### Exercise description
Check every line of the entries below for the word "apps", and copy the ones that have it.
==== Data under study ====
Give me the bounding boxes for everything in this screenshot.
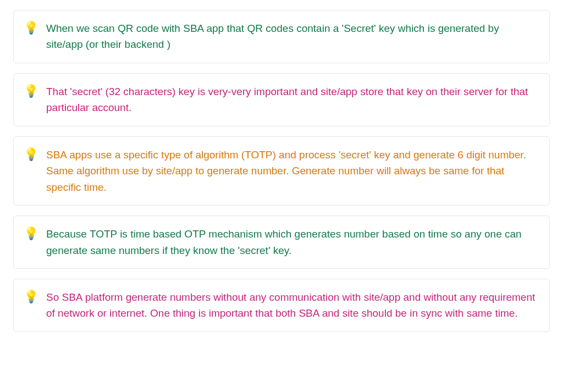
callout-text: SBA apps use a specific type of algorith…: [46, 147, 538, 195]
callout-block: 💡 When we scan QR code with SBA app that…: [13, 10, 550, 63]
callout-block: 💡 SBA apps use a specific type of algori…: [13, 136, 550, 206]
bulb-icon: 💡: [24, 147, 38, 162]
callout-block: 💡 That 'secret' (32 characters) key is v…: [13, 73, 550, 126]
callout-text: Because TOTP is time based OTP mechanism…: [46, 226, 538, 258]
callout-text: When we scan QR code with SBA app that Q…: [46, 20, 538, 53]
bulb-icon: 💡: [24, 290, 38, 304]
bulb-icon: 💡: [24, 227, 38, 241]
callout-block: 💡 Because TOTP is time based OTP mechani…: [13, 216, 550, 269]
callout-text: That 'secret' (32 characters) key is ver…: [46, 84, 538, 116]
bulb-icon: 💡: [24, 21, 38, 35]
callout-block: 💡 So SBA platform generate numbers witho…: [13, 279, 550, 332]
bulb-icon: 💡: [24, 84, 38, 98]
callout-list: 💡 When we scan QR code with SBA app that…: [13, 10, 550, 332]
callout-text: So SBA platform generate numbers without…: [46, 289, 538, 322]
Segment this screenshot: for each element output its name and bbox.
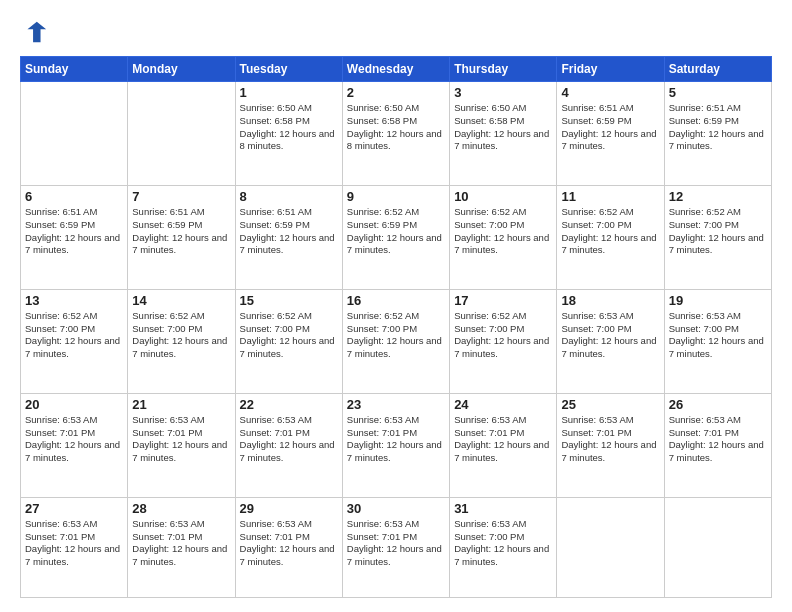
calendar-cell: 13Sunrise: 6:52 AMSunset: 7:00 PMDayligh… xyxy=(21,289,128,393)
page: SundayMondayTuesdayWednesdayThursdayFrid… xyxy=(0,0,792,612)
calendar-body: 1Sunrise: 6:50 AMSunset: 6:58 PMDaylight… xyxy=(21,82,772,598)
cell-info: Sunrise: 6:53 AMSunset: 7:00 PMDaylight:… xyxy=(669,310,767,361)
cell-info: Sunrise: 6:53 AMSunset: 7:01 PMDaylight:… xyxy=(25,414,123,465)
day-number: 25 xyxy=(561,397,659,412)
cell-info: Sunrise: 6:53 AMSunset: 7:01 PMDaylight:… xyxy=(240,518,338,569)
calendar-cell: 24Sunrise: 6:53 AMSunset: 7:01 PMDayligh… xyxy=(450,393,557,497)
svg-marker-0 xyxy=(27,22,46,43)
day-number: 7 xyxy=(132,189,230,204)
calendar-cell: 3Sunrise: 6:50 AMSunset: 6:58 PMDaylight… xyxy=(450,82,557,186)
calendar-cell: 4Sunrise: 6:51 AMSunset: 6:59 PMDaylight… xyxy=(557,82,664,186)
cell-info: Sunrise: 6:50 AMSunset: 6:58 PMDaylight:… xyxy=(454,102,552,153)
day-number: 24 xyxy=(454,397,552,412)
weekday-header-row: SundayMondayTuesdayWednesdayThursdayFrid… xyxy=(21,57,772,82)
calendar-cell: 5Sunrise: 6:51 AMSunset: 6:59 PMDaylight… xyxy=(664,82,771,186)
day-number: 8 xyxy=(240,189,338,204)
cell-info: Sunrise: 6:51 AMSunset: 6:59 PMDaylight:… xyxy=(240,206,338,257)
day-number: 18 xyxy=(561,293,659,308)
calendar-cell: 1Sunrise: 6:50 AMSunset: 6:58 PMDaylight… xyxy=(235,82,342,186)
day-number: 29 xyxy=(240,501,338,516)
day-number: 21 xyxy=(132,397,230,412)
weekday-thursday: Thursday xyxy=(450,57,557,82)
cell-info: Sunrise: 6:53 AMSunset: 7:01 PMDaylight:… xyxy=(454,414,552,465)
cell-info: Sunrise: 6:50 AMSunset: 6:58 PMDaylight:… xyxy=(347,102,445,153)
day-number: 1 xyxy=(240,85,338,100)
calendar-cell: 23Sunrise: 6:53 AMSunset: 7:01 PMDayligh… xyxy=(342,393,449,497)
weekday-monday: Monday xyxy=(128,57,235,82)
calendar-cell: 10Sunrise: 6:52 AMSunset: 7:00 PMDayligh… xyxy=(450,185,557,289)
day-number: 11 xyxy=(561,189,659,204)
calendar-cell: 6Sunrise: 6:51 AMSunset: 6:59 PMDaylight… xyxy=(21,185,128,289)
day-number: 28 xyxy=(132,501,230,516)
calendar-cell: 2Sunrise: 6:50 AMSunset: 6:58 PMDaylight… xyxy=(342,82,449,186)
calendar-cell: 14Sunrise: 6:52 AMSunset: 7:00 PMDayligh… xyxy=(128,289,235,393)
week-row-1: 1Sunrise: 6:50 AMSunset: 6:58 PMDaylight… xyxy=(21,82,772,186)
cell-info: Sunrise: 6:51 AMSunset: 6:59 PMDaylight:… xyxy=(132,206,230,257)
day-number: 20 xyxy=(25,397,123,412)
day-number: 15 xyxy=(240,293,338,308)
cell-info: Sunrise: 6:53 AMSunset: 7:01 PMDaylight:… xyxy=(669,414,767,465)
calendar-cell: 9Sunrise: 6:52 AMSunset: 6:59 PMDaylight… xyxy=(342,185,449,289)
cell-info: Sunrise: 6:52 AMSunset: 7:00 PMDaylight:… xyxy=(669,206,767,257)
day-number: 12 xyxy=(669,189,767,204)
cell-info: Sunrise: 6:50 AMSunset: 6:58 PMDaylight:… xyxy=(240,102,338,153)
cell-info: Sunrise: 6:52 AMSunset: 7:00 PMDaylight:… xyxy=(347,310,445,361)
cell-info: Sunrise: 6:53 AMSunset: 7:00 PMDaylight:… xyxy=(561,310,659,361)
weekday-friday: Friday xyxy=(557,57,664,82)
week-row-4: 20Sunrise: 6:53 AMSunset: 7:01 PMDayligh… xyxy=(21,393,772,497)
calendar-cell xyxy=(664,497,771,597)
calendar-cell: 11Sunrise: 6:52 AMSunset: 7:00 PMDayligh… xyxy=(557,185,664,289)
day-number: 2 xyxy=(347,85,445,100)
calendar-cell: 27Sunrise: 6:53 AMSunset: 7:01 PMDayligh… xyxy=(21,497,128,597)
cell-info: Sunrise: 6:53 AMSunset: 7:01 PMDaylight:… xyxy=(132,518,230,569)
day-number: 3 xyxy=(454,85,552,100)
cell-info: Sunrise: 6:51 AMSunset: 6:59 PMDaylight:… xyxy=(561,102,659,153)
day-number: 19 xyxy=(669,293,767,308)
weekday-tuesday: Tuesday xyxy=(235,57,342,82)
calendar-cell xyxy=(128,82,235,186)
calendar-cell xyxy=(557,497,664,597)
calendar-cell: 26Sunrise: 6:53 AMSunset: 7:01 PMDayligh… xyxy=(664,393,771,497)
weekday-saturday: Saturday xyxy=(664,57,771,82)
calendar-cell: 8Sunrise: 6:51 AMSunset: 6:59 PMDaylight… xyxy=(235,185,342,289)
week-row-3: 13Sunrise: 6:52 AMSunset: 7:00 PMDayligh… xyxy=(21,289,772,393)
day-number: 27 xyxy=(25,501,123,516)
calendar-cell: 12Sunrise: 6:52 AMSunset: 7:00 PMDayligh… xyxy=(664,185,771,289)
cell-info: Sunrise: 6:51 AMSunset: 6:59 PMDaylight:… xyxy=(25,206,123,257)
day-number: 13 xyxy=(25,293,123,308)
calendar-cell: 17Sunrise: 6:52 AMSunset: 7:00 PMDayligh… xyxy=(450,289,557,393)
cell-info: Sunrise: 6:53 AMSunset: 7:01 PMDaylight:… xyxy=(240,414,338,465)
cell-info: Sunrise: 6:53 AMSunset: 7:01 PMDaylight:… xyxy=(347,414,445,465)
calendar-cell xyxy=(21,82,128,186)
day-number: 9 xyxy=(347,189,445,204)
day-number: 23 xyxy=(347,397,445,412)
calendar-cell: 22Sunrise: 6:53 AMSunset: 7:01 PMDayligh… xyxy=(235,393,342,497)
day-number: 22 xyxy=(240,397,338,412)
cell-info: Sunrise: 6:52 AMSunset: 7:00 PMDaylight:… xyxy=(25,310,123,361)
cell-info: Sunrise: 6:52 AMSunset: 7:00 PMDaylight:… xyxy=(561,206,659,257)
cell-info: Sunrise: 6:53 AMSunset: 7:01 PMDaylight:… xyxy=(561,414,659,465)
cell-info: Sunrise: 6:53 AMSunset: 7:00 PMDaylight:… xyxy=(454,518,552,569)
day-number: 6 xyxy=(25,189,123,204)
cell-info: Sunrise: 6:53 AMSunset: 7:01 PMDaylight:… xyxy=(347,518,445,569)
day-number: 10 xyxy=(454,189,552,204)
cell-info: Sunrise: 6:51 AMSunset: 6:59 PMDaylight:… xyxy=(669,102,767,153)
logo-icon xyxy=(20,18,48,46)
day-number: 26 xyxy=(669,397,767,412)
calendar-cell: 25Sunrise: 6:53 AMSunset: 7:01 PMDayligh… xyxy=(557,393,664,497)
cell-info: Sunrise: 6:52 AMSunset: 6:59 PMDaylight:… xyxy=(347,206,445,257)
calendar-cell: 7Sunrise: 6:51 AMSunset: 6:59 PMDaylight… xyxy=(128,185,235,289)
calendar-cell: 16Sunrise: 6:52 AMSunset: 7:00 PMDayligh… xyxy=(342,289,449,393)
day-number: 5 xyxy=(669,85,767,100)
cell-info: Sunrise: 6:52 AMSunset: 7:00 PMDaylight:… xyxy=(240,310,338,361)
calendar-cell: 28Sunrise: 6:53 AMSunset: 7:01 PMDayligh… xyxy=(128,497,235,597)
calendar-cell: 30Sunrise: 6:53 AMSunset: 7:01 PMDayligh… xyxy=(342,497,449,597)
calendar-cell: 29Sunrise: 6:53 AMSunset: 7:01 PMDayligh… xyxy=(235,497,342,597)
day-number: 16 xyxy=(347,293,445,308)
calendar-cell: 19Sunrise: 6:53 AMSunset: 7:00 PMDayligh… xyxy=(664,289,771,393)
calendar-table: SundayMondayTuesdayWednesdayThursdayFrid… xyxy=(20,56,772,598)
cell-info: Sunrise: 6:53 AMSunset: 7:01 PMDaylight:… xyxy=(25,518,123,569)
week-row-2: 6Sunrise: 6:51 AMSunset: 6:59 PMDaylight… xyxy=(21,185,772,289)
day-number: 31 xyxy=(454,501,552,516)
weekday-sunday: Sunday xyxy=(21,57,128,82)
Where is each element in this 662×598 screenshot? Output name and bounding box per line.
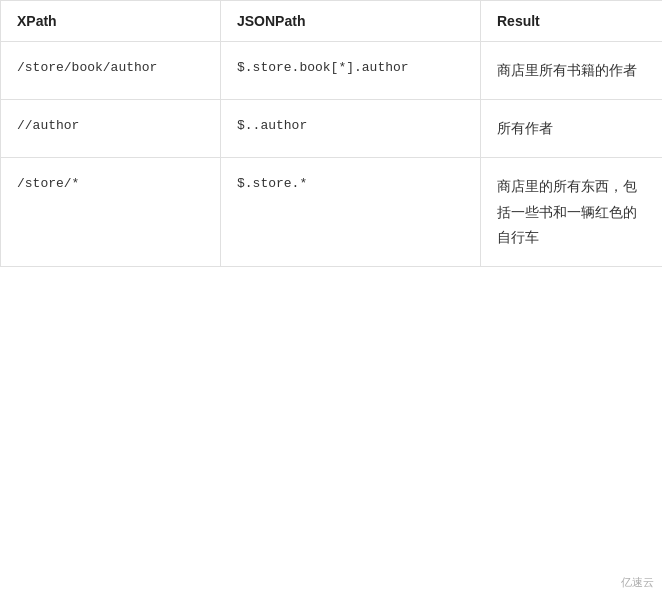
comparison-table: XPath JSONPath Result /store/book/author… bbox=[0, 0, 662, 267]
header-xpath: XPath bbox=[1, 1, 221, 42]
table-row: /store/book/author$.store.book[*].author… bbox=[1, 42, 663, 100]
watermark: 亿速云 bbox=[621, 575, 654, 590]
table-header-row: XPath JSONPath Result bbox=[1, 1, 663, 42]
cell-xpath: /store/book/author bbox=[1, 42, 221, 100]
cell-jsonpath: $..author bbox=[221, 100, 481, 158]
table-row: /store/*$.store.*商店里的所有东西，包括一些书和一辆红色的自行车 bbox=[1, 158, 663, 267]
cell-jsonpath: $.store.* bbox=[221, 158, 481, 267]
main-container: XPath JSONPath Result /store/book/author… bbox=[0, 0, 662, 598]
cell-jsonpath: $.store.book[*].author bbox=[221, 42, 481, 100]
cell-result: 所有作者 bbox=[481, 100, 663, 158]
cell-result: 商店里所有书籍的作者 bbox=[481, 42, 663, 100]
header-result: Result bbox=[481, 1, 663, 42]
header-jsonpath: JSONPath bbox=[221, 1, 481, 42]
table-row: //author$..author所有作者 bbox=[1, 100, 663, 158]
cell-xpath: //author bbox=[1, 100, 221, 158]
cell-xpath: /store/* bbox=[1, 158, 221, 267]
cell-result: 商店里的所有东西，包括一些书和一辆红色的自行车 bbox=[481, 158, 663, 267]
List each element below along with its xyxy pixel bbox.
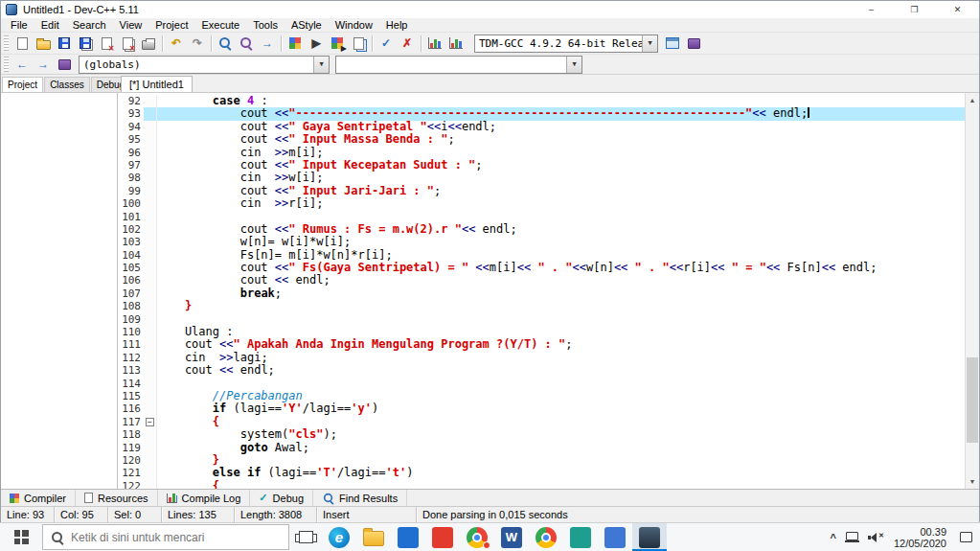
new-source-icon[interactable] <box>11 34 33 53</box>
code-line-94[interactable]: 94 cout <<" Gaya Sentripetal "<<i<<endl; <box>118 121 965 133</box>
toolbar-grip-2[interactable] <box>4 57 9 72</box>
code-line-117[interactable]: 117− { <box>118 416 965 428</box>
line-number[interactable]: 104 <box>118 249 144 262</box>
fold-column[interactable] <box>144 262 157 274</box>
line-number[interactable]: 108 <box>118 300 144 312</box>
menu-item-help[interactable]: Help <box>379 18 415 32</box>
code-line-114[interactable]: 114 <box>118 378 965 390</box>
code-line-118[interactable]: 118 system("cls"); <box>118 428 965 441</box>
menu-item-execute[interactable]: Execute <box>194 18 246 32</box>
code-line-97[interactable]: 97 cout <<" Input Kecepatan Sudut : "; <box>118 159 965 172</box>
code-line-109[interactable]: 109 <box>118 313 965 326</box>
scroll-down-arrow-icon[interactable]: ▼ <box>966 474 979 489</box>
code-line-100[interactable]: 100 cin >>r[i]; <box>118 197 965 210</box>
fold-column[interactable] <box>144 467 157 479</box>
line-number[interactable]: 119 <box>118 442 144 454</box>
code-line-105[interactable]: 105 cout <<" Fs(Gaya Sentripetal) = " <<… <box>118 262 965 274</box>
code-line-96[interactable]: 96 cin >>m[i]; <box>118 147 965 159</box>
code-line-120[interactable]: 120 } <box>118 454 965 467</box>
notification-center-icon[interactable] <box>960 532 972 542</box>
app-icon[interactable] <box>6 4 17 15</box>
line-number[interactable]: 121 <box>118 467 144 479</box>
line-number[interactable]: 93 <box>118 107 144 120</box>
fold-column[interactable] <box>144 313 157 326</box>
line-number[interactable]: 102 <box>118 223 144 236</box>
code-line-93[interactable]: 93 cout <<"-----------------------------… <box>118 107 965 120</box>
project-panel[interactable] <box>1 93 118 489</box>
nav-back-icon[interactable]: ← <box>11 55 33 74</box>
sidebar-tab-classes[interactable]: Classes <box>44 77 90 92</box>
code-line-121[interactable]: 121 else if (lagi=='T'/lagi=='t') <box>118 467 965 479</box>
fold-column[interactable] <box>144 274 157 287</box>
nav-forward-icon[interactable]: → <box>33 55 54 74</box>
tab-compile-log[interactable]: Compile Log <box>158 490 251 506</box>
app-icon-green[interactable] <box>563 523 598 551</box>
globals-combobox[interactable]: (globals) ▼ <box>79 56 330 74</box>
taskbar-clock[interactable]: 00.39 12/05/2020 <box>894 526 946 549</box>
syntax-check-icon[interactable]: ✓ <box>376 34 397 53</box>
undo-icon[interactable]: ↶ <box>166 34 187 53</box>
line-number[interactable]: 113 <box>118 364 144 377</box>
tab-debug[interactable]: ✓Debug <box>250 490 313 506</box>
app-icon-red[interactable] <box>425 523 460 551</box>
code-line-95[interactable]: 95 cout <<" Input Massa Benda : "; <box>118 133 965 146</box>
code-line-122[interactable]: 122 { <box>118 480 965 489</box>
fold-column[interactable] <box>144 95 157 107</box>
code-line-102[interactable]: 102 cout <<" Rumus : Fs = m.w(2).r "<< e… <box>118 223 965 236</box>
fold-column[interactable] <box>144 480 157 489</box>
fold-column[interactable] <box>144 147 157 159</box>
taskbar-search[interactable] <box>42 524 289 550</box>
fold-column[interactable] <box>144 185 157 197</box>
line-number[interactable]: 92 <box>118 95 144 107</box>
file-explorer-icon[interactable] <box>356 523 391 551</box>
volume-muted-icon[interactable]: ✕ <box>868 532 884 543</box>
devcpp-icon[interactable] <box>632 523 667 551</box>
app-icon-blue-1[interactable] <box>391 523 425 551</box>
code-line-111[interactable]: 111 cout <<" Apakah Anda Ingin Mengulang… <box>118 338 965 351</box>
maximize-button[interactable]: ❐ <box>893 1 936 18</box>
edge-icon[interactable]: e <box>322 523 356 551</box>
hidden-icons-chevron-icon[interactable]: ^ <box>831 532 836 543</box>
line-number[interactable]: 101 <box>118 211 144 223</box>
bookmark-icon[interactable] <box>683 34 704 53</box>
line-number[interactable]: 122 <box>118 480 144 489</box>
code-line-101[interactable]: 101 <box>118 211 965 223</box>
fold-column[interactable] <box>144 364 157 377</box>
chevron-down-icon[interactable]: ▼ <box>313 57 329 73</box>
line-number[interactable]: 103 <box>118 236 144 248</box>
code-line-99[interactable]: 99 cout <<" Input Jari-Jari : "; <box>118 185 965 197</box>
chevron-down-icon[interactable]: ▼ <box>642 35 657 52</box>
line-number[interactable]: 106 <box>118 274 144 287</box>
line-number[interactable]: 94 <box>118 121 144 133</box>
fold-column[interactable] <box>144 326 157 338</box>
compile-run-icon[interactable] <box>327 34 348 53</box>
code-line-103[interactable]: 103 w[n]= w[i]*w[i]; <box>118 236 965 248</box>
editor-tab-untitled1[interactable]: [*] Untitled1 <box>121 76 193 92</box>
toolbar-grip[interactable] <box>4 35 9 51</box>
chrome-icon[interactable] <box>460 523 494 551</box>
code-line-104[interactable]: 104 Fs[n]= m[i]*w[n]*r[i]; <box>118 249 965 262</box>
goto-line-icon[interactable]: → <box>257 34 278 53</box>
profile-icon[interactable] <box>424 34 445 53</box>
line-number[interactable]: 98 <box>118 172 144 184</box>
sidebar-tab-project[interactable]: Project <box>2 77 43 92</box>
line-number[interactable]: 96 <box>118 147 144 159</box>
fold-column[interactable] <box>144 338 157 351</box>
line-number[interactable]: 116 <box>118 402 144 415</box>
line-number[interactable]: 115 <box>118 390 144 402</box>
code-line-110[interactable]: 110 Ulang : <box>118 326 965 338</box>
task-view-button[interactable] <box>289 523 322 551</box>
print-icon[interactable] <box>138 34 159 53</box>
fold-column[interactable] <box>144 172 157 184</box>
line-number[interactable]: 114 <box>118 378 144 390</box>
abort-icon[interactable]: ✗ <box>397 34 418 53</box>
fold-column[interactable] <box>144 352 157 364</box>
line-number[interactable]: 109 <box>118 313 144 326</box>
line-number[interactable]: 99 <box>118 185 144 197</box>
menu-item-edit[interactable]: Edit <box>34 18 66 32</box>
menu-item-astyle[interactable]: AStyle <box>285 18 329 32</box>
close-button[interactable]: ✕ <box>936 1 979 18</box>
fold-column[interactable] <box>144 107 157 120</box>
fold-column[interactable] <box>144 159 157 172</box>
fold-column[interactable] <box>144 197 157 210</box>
====
### Response area
callout-text: SBA apps use a specific type of algorith…: [46, 147, 538, 195]
callout-block: 💡 SBA apps use a specific type of algori…: [13, 136, 550, 206]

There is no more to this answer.